◆ Problem description
Spot each line in the records below where the word "était" occurs, then copy it.

◆ Source data

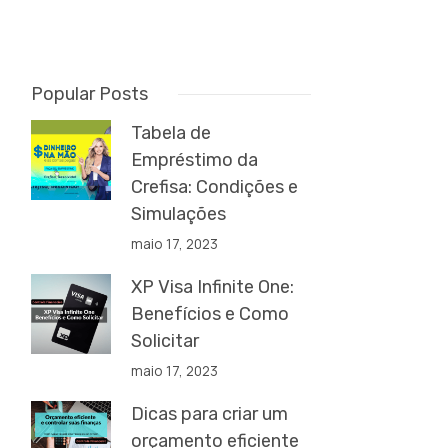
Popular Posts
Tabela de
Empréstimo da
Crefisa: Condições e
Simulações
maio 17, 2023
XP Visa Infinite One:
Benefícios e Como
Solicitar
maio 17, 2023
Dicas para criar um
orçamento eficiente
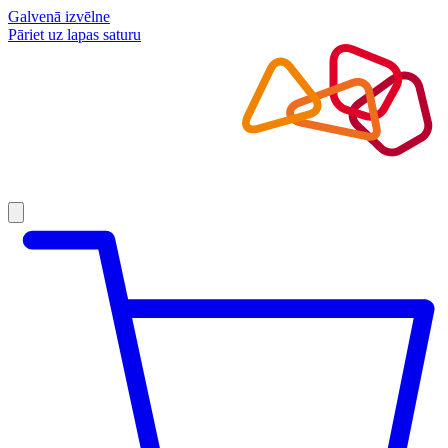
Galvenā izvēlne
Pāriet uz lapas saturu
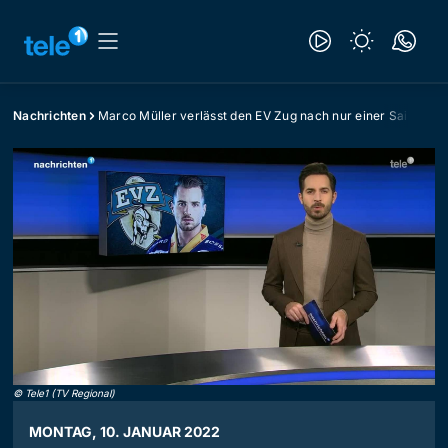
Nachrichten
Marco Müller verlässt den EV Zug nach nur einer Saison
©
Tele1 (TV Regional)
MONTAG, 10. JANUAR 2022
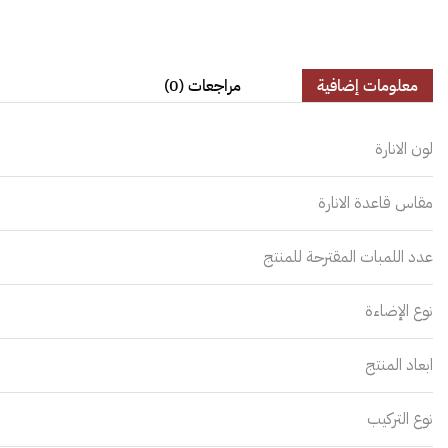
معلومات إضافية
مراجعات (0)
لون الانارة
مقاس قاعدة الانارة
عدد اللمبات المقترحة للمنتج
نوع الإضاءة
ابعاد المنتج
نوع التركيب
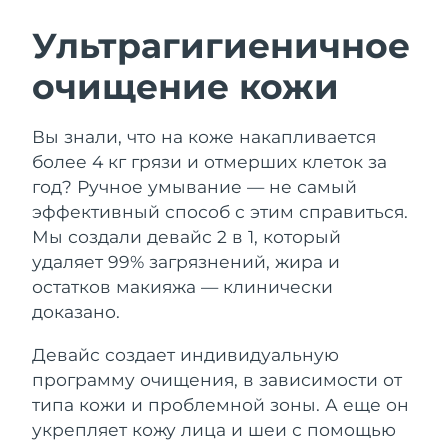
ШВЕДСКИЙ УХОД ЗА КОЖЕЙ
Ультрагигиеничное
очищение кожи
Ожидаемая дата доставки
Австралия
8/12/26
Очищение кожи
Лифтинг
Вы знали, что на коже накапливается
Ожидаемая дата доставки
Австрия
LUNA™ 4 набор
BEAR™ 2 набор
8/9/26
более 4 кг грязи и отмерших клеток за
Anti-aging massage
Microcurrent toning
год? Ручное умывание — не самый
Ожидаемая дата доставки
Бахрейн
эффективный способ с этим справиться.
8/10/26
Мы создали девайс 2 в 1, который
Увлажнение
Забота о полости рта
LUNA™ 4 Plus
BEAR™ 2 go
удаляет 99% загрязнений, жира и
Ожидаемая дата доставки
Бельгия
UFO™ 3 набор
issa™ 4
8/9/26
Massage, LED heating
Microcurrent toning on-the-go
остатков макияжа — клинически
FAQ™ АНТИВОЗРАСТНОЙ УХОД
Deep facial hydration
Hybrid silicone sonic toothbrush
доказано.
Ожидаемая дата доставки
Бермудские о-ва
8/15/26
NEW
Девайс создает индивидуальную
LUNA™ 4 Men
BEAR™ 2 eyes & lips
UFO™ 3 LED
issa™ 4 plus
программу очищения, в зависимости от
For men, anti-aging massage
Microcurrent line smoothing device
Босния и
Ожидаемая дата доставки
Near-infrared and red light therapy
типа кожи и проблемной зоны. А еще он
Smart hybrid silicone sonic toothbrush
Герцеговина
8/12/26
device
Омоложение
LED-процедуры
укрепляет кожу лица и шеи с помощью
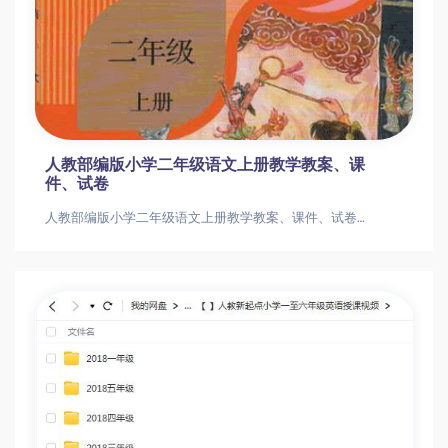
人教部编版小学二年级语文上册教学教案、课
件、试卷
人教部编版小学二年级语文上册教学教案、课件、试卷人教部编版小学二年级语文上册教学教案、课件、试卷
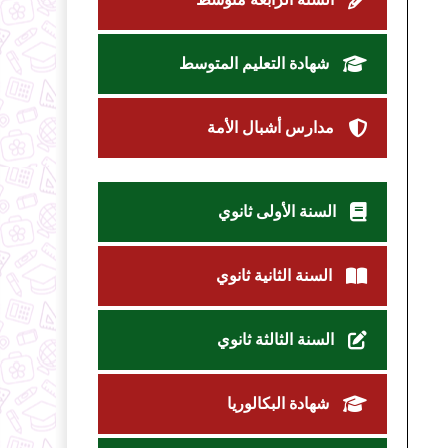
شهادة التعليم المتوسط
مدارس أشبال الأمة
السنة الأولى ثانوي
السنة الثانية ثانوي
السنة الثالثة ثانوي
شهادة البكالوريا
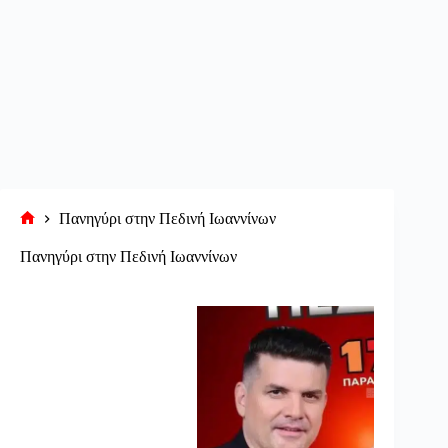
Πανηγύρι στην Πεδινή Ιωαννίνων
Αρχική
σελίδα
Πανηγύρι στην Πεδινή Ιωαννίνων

...

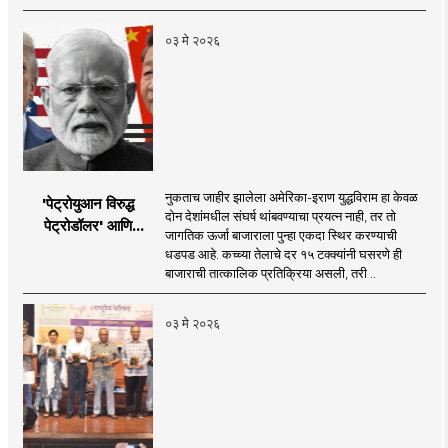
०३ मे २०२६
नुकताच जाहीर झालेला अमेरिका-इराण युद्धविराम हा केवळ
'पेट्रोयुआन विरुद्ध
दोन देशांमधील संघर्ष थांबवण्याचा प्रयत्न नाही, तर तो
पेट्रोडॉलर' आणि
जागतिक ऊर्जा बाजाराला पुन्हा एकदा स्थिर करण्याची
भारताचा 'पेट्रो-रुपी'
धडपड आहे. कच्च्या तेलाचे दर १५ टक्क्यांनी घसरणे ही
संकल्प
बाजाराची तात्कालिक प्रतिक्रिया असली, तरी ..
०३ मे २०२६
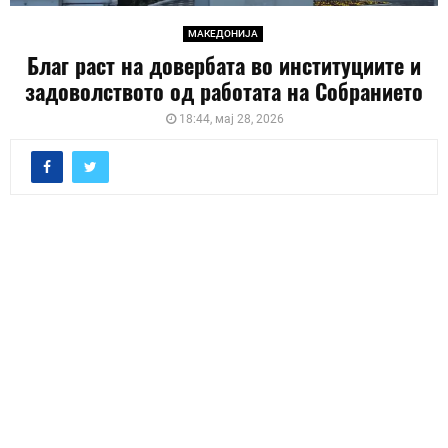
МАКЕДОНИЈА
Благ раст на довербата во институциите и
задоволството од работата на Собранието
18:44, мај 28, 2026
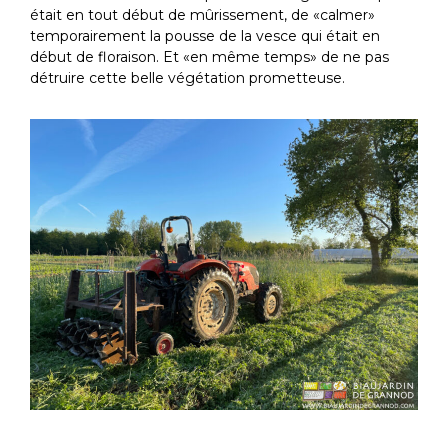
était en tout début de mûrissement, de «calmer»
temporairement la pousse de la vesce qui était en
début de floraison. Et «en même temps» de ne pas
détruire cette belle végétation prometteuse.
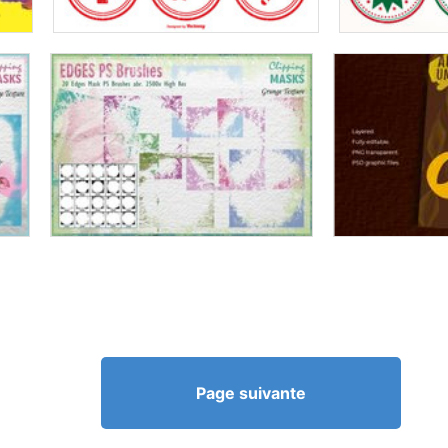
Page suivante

--

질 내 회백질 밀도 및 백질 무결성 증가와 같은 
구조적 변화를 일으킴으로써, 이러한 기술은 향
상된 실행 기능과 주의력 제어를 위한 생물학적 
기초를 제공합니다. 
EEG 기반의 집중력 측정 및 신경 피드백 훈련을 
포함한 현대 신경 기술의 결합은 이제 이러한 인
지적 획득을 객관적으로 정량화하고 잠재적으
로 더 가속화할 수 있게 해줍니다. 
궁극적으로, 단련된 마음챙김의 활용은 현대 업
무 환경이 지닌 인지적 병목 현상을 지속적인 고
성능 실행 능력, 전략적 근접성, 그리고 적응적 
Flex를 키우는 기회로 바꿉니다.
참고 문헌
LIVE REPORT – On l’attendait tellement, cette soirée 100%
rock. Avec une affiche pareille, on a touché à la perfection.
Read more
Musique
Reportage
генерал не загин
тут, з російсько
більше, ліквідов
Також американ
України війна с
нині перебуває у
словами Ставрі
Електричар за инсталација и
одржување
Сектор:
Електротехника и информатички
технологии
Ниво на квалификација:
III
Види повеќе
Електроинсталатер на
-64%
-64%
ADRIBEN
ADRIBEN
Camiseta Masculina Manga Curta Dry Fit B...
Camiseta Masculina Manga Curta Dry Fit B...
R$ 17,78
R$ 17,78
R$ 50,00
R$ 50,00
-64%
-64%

◆ Solution for this problem
était en tout début de mûrissement, de «calmer»
temporairement la pousse de la vesce qui était en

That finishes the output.